WORK ORDER:
Go through the listing that follows and write it out exactly. Drop the pictures.

[EXERCISE DATA]

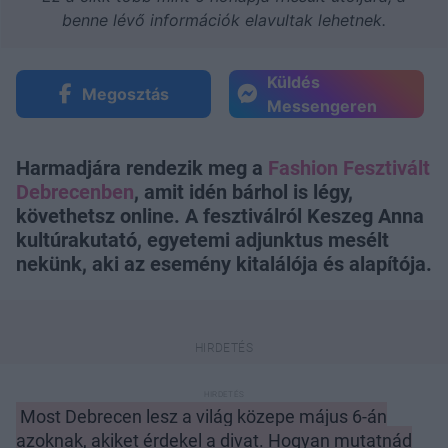
benne lévő információk elavultak lehetnek.
Küldés
Megosztás
Messengeren
Harmadjára rendezik meg a
Fashion Fesztivált
Debrecenben
, amit idén bárhol is légy,
követhetsz online. A fesztiválról Keszeg Anna
kultúrakutató, egyetemi adjunktus mesélt
nekünk, aki az esemény kitalálója és alapítója.
Most Debrecen lesz a világ közepe május 6-án
azoknak, akiket érdekel a divat. Hogyan mutatnád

[/EXERCISE DATA]

SOLUTION:
benne lévő információk elavultak lehetnek.
Küldés
Megosztás
Messengeren
Harmadjára rendezik meg a
Fashion Fesztivált
Debrecenben
, amit idén bárhol is légy,
követhetsz online. A fesztiválról Keszeg Anna
kultúrakutató, egyetemi adjunktus mesélt
nekünk, aki az esemény kitalálója és alapítója.
Most Debrecen lesz a világ közepe május 6-án
azoknak, akiket érdekel a divat. Hogyan mutatnád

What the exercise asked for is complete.